::: Raw data :::

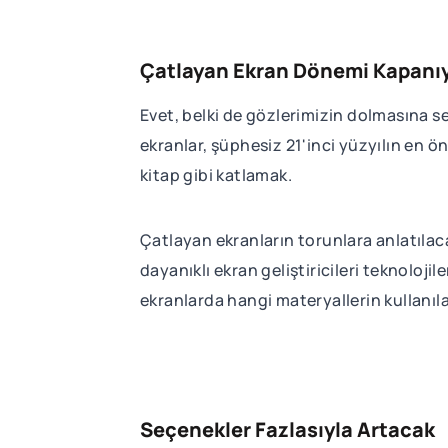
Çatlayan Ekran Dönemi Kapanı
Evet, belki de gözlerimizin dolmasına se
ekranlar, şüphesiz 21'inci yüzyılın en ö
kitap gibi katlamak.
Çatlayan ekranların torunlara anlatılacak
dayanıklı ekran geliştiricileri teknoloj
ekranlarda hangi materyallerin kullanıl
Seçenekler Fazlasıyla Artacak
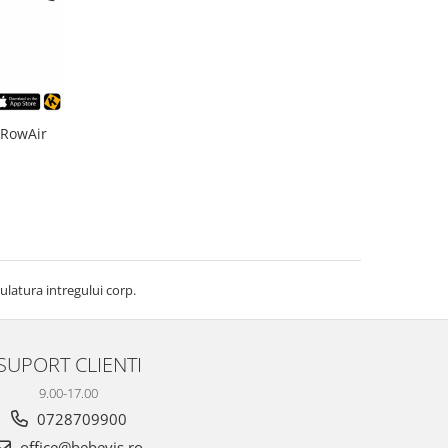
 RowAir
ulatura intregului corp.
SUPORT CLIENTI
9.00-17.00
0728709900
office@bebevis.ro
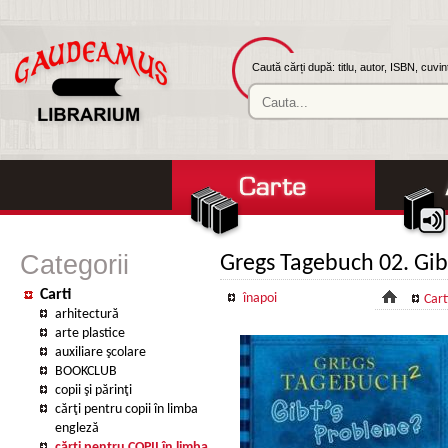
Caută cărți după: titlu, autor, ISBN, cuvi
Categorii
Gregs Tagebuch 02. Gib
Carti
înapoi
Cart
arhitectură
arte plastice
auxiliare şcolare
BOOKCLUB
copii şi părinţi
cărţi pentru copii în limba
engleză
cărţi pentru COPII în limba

:::
::: Raw data :::

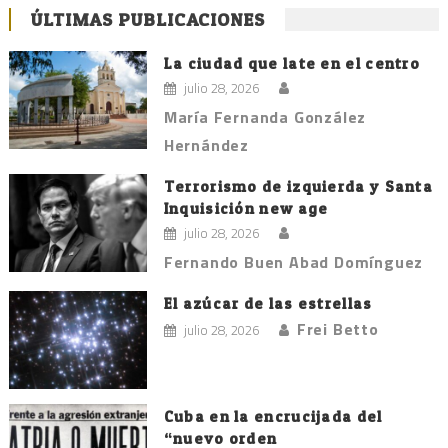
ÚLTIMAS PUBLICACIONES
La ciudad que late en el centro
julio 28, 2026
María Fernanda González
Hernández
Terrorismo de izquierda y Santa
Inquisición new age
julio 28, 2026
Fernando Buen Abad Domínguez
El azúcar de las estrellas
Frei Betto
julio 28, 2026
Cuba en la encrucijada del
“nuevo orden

:::

§ Required action
Find the word "pentru" in the data and copy out each line where it turns up.

§ The completed task
cărţi pentru copii în limba
cărţi pentru COPII în limba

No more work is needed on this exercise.